__TASK INSTRUCTIONS__
Filter these entries so that only lines with the word "دریافت" remain.

__INFORMATION PROVIDED__
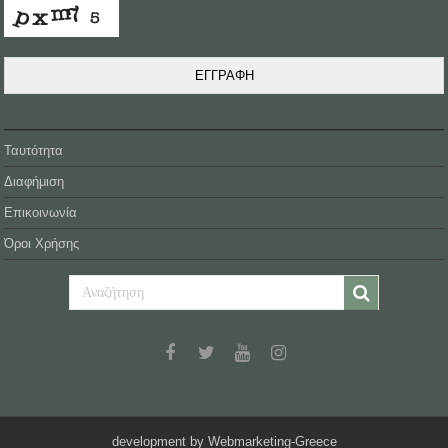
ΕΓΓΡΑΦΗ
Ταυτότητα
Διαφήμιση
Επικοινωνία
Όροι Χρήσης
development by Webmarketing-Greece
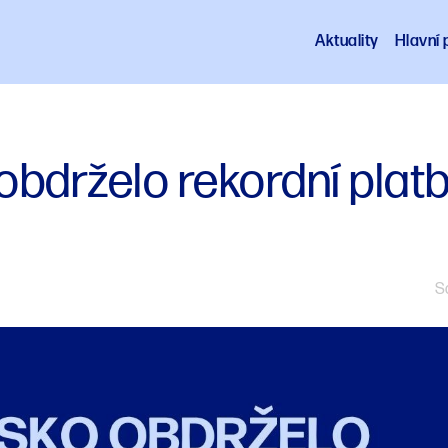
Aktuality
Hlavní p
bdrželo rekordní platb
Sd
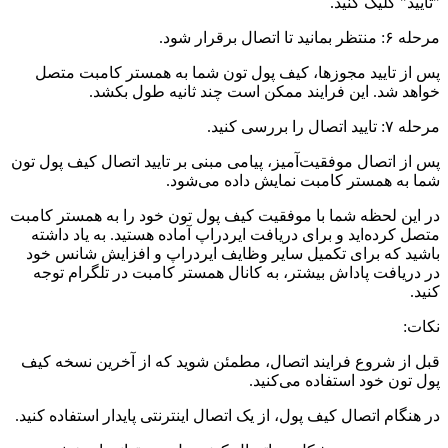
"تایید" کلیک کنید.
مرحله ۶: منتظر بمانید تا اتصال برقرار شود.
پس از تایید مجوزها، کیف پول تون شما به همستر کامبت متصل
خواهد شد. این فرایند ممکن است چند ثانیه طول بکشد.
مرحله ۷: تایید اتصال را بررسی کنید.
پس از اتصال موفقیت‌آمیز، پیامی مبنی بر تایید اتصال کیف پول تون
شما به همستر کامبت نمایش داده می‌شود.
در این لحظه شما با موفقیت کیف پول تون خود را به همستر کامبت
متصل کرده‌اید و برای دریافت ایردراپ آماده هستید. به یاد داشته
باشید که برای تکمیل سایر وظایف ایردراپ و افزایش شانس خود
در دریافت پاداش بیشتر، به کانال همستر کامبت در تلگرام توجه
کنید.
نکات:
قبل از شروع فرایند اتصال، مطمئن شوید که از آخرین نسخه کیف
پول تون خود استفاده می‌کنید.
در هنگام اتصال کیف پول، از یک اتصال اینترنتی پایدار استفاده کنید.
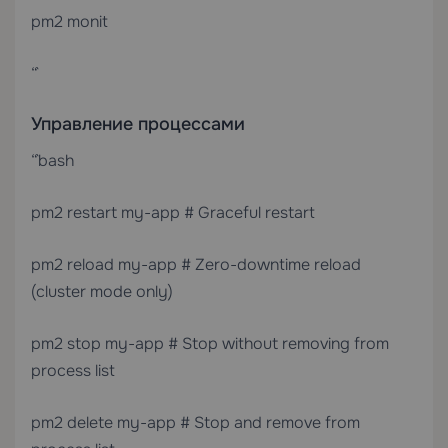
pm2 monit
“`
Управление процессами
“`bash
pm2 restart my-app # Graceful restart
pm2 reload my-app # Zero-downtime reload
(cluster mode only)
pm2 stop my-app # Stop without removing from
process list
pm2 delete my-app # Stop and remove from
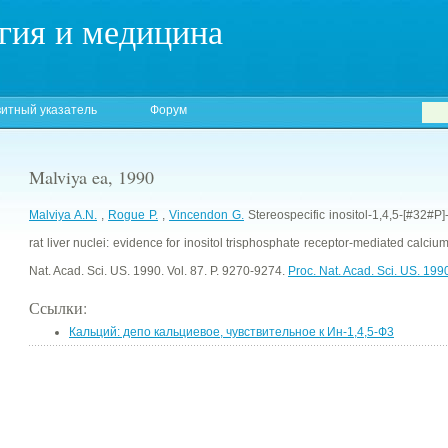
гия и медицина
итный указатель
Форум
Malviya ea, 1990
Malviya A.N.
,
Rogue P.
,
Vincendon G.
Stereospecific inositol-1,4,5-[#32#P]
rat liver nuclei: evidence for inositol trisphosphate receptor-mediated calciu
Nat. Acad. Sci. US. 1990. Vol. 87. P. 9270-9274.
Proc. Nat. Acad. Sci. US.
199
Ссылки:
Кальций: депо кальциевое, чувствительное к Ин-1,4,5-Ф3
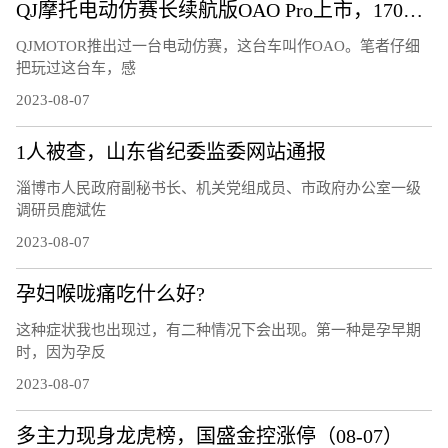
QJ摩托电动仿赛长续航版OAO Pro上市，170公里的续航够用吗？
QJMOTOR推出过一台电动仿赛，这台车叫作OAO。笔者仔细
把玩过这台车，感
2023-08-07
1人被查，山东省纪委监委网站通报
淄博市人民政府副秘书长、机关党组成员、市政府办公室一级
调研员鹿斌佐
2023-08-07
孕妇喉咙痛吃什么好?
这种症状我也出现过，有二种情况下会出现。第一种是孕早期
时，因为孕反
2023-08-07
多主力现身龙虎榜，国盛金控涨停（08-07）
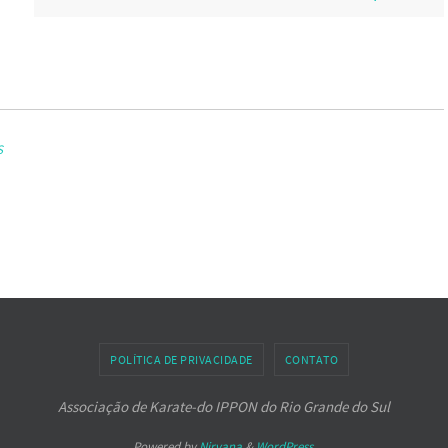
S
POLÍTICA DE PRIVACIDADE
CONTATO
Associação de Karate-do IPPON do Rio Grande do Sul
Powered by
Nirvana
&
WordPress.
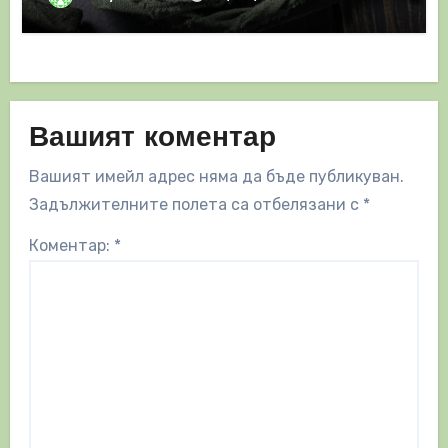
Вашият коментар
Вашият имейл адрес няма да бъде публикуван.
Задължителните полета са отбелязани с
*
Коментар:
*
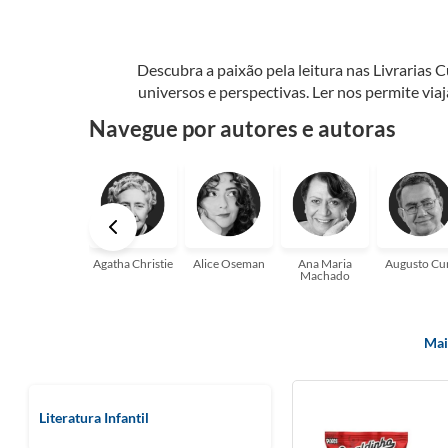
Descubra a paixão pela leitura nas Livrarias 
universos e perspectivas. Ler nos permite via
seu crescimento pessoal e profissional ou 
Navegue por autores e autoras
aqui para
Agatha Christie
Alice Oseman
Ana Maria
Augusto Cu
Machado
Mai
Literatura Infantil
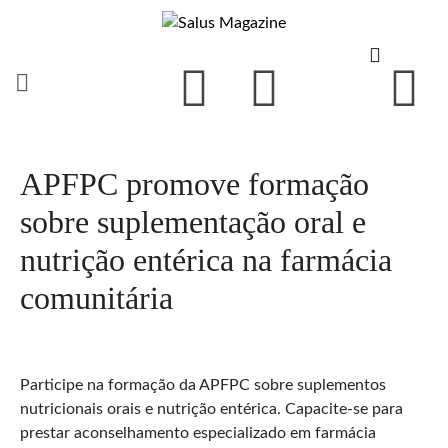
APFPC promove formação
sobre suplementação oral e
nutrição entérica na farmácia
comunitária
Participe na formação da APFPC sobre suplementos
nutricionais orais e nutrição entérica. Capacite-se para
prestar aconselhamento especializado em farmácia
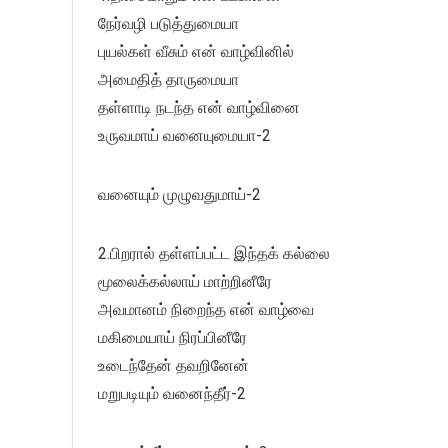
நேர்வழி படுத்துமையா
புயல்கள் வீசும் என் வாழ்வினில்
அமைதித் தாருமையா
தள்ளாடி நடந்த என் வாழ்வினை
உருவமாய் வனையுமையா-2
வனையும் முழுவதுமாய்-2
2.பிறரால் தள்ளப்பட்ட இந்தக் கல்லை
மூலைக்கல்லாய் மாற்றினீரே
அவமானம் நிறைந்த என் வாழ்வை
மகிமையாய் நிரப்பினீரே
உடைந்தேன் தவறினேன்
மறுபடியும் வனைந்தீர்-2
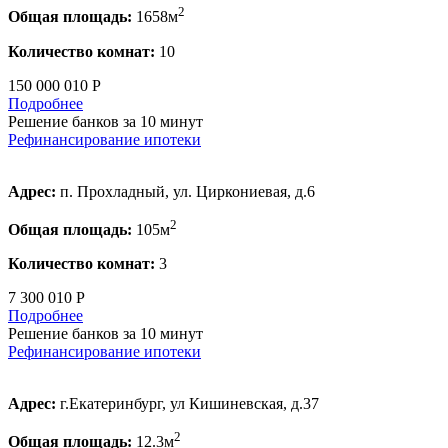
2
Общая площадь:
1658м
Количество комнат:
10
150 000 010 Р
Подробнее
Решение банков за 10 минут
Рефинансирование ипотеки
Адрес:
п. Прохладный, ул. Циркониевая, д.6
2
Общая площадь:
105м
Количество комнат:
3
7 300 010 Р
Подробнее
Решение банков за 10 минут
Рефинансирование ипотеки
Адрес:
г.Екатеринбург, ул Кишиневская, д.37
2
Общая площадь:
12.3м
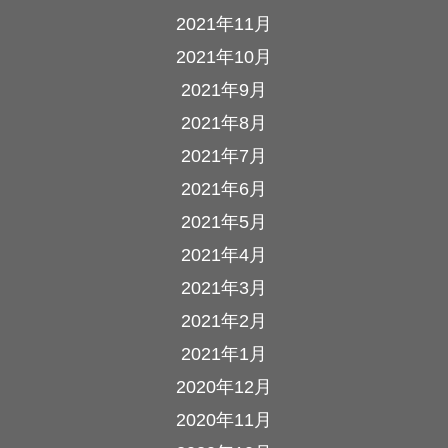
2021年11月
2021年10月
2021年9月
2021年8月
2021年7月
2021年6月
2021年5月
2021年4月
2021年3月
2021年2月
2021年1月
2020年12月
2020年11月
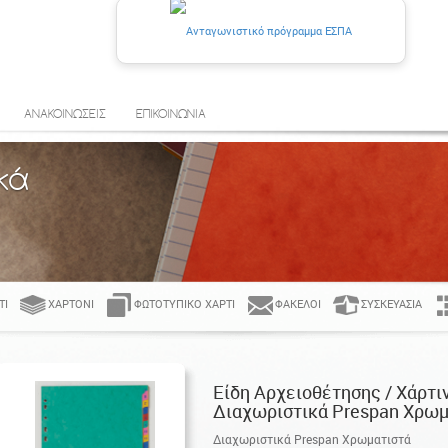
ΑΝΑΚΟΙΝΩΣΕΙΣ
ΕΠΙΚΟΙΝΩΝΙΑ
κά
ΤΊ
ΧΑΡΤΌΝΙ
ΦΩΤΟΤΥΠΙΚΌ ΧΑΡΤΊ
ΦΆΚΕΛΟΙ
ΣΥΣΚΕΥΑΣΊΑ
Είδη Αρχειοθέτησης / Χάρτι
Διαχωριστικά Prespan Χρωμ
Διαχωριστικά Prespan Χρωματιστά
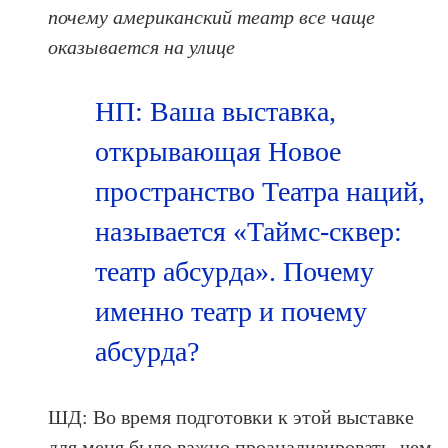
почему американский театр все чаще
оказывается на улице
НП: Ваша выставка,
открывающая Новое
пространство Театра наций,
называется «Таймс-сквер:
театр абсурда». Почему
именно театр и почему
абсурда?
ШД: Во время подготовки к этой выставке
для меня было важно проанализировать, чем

__ANSWER__
متصل کرده‌اید و برای دریافت ایردراپ آماده هستید. به یاد داشته
در دریافت پاداش بیشتر، به کانال همستر کامبت در تلگرام توجه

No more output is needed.